Barroso Who?

Article published on June 24, 2004
community published
Article published on June 24, 2004

This article has not been vetted by an editor at Paris HQ

Instead of fruitless meetings between the great and the good in Brussels, Europe needs transparent and transnational political competition.

Our noble heads of state and government have finally reached agreement. After a lengthy tussle, the draft treaty on a European Constitution was approved by the 25 members of the Council. But it is far from home and dry: it remains unclear whether national parliaments and the citizens of certain countries will give their backing, particularly in countries such as the United Kingdom and Poland, where voters unequivocally demonstrated their Euroscepticism during the European elections. Agreeing the wording of the Constitution was not a ‘historic’ moment; the historic moment will come when the Constitution enters into force, and we may have to wait a while before that happens.

Power to the Parliament

While agreement about the Constitution was reached, albeit painfully slowly, thanks to the astute role played by Ireland in leading the negotiations, we waited in vain for the important decision regarding Romano Prodi’s successor as President of the Commission. The squabbling behind closed doors in Brussels over several days was a perfect illustration of the Union’s biggest problem: the obfuscated power games between the heads of state acts as an insulator between the people of Europe and their European executive. How can we ever build a political Europe to which people can relate if new names such as Barnier, Barroso, Vitorino or Cox, emerge every few hours from the Brussels round table behind padded doors – names of people that most Europeans have never heard of? The muddled wrangling of Europe’s great and good makes one particular point very clear: if the EU wants to move beyond a mentality based on national interest and wants to overcome internal trench warfare of the kind we are seeing once again between Transatlanticists and Federalists, then the Parliament – as the democratic body and forum for public debate – must be granted a key role, and not just in appointing the President of the Commission. Provided a candidate is eventually found, he needs approval of the European Parliament in any case. Hans-Gerd Pottering, Chairman of the European People’s Party was entirely justified in interfering in the bickering over the top job by proposing Chris Patten, a man who can point to backing from the largest parliamentary group, even if to do so was to incur the wrath of the French President. ‘I am not a member of the EPP and not bound by their decisions,’ moaned Jacques Chirac who, on account of his nigh-on aristocratic attitude, apparently forgot that he is most definitely a member of the UMP, itself a member of the EPP group.

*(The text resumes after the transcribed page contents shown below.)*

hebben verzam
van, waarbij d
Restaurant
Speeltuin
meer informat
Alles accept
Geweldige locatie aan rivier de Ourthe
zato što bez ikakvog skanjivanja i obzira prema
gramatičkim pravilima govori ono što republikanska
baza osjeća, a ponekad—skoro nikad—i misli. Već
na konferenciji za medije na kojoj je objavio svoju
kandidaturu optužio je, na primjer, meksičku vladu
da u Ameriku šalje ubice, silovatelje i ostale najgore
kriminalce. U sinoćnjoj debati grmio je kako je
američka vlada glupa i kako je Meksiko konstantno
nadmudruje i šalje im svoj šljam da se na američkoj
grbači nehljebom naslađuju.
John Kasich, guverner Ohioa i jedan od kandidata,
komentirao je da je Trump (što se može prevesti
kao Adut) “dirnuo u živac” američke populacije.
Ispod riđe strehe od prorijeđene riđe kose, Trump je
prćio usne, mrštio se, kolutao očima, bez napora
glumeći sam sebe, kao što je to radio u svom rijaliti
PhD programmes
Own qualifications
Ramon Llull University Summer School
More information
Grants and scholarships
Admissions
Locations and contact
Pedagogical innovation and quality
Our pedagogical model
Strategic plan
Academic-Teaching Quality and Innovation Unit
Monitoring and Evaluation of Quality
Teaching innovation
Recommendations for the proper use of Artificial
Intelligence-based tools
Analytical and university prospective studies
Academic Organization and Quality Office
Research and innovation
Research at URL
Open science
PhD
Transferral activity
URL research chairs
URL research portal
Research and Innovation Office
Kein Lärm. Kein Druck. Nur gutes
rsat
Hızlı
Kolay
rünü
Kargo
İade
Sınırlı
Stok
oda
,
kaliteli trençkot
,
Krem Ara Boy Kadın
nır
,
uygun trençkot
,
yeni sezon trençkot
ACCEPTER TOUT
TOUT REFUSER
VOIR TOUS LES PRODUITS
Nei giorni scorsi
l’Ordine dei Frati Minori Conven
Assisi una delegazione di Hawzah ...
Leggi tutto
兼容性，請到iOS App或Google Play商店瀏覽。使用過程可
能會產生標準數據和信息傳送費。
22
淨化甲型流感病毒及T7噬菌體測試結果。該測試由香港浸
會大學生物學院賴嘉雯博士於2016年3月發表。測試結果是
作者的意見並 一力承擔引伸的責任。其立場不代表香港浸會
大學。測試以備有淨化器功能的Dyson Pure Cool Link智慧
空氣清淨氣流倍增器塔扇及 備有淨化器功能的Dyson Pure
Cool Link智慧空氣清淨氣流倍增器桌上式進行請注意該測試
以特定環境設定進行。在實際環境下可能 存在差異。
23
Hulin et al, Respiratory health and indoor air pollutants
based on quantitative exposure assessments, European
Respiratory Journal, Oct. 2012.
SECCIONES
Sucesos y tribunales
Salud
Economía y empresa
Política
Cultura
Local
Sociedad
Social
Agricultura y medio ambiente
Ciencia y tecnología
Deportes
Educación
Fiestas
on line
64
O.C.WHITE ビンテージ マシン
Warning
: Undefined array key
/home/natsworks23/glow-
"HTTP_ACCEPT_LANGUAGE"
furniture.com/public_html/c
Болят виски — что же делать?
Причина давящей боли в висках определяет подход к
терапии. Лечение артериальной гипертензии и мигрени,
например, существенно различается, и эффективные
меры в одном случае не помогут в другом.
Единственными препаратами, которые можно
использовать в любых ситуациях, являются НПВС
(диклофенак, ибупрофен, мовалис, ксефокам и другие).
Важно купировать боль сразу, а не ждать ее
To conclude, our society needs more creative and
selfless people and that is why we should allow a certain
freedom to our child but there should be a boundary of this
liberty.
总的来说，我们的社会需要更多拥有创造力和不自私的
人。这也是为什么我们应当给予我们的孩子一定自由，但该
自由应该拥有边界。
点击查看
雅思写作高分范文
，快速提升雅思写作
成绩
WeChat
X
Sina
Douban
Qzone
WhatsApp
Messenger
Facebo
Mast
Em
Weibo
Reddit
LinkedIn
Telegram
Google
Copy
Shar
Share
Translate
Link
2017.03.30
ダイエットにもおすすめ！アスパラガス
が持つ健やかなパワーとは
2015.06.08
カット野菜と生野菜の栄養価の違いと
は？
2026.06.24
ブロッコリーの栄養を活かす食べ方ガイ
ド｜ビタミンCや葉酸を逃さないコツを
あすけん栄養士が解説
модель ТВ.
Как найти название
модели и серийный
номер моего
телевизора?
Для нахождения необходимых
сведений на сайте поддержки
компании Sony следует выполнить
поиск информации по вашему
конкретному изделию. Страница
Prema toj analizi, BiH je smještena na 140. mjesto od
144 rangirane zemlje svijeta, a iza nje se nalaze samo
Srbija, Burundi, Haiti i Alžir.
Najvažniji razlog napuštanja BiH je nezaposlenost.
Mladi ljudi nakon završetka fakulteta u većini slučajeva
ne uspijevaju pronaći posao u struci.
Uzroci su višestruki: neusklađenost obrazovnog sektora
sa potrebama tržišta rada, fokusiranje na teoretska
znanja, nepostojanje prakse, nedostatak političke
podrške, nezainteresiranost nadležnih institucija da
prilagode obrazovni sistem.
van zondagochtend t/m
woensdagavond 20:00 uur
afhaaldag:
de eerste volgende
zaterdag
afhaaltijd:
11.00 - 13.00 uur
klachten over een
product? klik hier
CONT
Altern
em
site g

Now, we can take our own view of Chirac’s argument – that the President of the Commission must be from a country that is both inside the Eurozone and the Schengen area (thereby eliminating candidates from 14 EU countries at a stroke) – the will of the people, as represented by the Parliament, trumps the personal opinion of a head of state. The parties ought to have taken the opportunity, even before the election, to come out in favour of a particular candidate: anyone voting for the SPD in Germany ought to know which potential President of the Commission the Party of European Socialists (PES) would support; likewise, anyone voting for Forza Italia has the right to be told about EPP policy before the election. In a Europe of 25, it is competition between ideas and concepts that should determine political life, not national interest and Bismarckian nepotistic alliances. The fruitless bickering over the top job in Brussels results in the Eurosepticism that we come to regret after the election.